Allerdings trägt auch ein prozentualer Abschlag, wie er bei der positiven Feststellungsklage üblich ist, im Regelfall dem verminderten Interesse des Klägers nach einseitiger Erledigungserklärung nicht ausreichend Rechnung. Der klagenden Partei kommt es bei einer Erledigungserklärung grundsätzlich darauf an, nicht mit den Kosten des Rechtsstreits belastet zu werden. Die zunächst geltend gemachten Ansprüche treten in den Hintergrund. Hinzu kommt, dass die Streitgegenstände im ursprünglichen Verfahren und im Streit um die Erledigung nicht identisch sind und somit auch eine Abhängigkeit des Wertes des Erledigungsstreites vom Hauptsachestreit im Sinne einer prozentualen Reduzierung nicht zwingend ist.

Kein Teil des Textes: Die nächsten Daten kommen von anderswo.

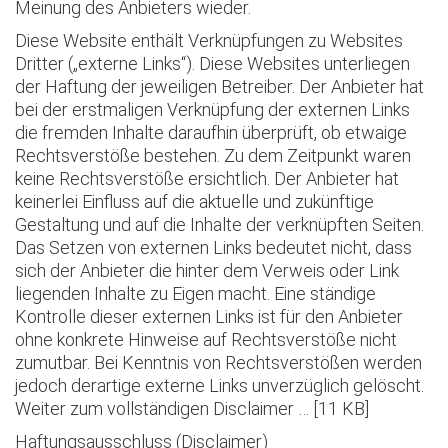
Meinung des Anbieters wieder.
Diese Website enthält Verknüpfungen zu Websites
Dritter („externe Links“). Diese Websites unterliegen
der Haftung der jeweiligen Betreiber. Der Anbieter hat
bei der erstmaligen Verknüpfung der externen Links
die fremden Inhalte daraufhin überprüft, ob etwaige
Rechtsverstöße bestehen. Zu dem Zeitpunkt waren
keine Rechtsverstöße ersichtlich. Der Anbieter hat
keinerlei Einfluss auf die aktuelle und zukünftige
Gestaltung und auf die Inhalte der verknüpften Seiten.
Das Setzen von externen Links bedeutet nicht, dass
sich der Anbieter die hinter dem Verweis oder Link
liegenden Inhalte zu Eigen macht. Eine ständige
Kontrolle dieser externen Links ist für den Anbieter
ohne konkrete Hinweise auf Rechtsverstöße nicht
zumutbar. Bei Kenntnis von Rechtsverstößen werden
jedoch derartige externe Links unverzüglich gelöscht.
Weiter zum vollständigen Disclaimer … [11 KB]
Haftungsausschluss (Disclaimer)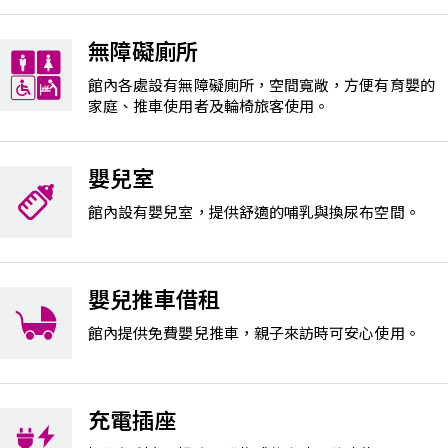
無障礙廁所
館內各處設有無障礙廁所，空間寬敞，方便有育嬰的
家庭、推車使用者及輪椅旅客使用。
嬰兒室
館內設有嬰兒室，提供舒適的哺乳與換尿布空間。
嬰兒推車借租
館內提供免費嬰兒推車，親子來訪時可安心使用。
充電插座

Im Erfolgsfall hat die Feststellung der Erledigung nur zur Folge, dass die Beklagtenseite mit den Kosten des Rechtsstreits belastet wird. Zwar findet bei der einseitigen Erledigungserklärung noch eine Prüfung der Begründetheit des ursprünglichen Klagebegehrens statt, allerdings handelt es sich insoweit nur noch um die Prüfung einer Vorfrage, so dass keine dogmatischen Bedenken dagegen bestehen, die einseitige Erledigungserklärung insoweit kostenmäßig gleich zu behandeln wie die übereinstimmende Erledigungserklärung, bei der summarisch ebenfalls die Begründetheit der ursprünglichen Klage zu prüfen ist.

Der Senat gibt deshalb seine […] Rechtsauffassung auf und schließt sich der höchstrichterlichen Rechtsprechung an, wonach der Streitwert nach einer einseitigen Erledigungserklärung sich in der Regel nach der Summe der bis zur Erledigungserklärung entstandenen Kosten richtet.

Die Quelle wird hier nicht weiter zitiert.